Was he mad? She shook her head. ‘It's got nothing to do with Giles,' she said carefully. ‘But you're in Canada and I'm here, surely that's enough.'

‘That prevents calls and letters? Come on, Rachel, it's the twenty-first century. Great silver birds fly in the sky and cut down the miles amazingly.' He paused. ‘I though we were getting on OK? Have I misread the signals?'

She tried to bring her chaotic thoughts into order. ‘Zac, when we talked last night we both agreed…' She took a deep breath. ‘I thought we'd agreed we're very different people, that we see things differently. Your lifestyle isn't one I could embrace, and vice versa.' Surely he had considered they were incompatible?
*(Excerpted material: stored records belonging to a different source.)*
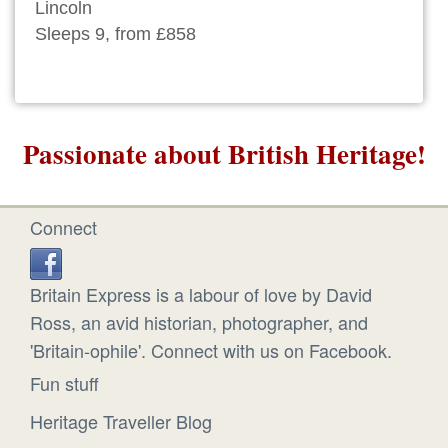
Lincoln
Sleeps 9, from £858
Passionate about British Heritage!
Connect
Britain Express is a labour of love by David
Ross, an avid historian, photographer, and
'Britain-ophile'. Connect with us on Facebook.
Fun stuff
Heritage Traveller Blog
And that being the case, why continue the sweet torture of seeing each
other, knowing it could only end messily, something he'd spent most of his adult life avoiding?

His eyes were unfathomable as they gazed into hers. ‘So you don't want to keep in touch, to see me again?'

Maybe if he hadn't told her about Moira and his son she could just have said no and that would have been that. She could have walked away with her dignity intact. But he
had
told her and that had changed things. It was important he understood now because she wasn't another Moira who'd play fast and loose, but neither could she go into a relationship with him knowing it would mean little beyond a warm, willing body in bed as far as he was concerned. And at least she wouldn't see him after she'd told him.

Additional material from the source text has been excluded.